“On the riverside” is a visual research aiming at investigating the different forms of relations between natural and man- made elements along the river Thames.
Mostly focused on the shifting landscape from inner to outer London, this photographic series attempts to highlight the crucial borderline between the fast urban changes that characterise the metropolis and the permanence of rural sceneries and local activities connected to the riverside life. Apparently, once out of the centre, West and East, always seen as two clearly different souls of the city, dissolve into almost indistinguishable landscapes.
The “long, winding, domesticated snake” – as quoted by the British author and photographer Eric De Maré – has here been elected as a symbolic point of view to depict the transformation of the built environment, playing its role as natural threshold and border but also a longitudinal connection between multiple scenarios.
Lorenzo Zandri is a photographer and artist currently based between London and Paris.

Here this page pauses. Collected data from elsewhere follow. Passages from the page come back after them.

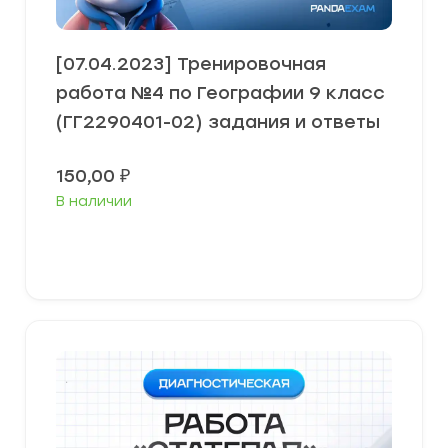
[07.04.2023] Тренировочная
работа №4 по Географии 9 класс
(ГГ2290401-02) задания и ответы
150,00
₽
В наличии
В корзину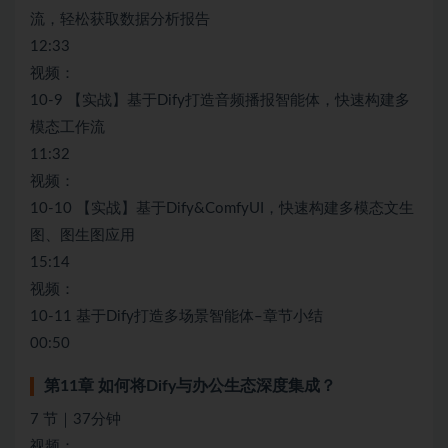
流，轻松获取数据分析报告
12:33
视频：
10-9 【实战】基于Dify打造音频播报智能体，快速构建多
模态工作流
11:32
视频：
10-10 【实战】基于Dify&ComfyUI，快速构建多模态文生
图、图生图应用
15:14
视频：
10-11 基于Dify打造多场景智能体–章节小结
00:50
第11章 如何将Dify与办公生态深度集成？
7 节｜37分钟
视频：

Trained as an architect between Rome and Paris, he started to dedicate himself completely to photography and the process of the image in architecture, deciding to not build things but images.

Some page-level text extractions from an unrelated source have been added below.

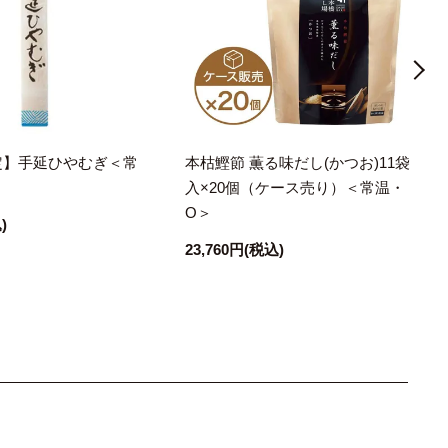
定】手延ひやむぎ＜常
本枯鰹節 薫る味だし(かつお)11袋
入×20個（ケース売り）＜常温・
O＞
)
23,760円
(税込)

The image is a crucial result of an artistically-led process, swinging its position between documenting the
built environment but also illustrating a meaning through the image itself. His fine approach aims at narrating spaces and atmospheres recalling different past references and analogies from the archive of paintings and art images related to our culture.
In 2019 his visual research ‘On the riverside’ has been exhibited for the London Festival of Architecture in London and published in different platforms and books. His work has been also displayed in Praha for ‘Behind Camera’, an international exhibition curated by Adam Stěch with Leonardo Finotti among others.
In 2020, he has been invited to talk about his practice to the ZoomedIN Festival, an architectural photography festival with some great awarded photographers as Hélène Binet, Adam Mørk, Dennis Gilbert.
He collaborates with different practices and architectural firms worldwide spreading their projects through his lens. His images have frequently published on architectural and design magazines (DOMUS, AD, Dezeen, designboom, etc).
He co-founded ROBOCOOP, an experimental and research art
duo project, creating ephemeral architectural scenarios and urban collages related the past and historical sources.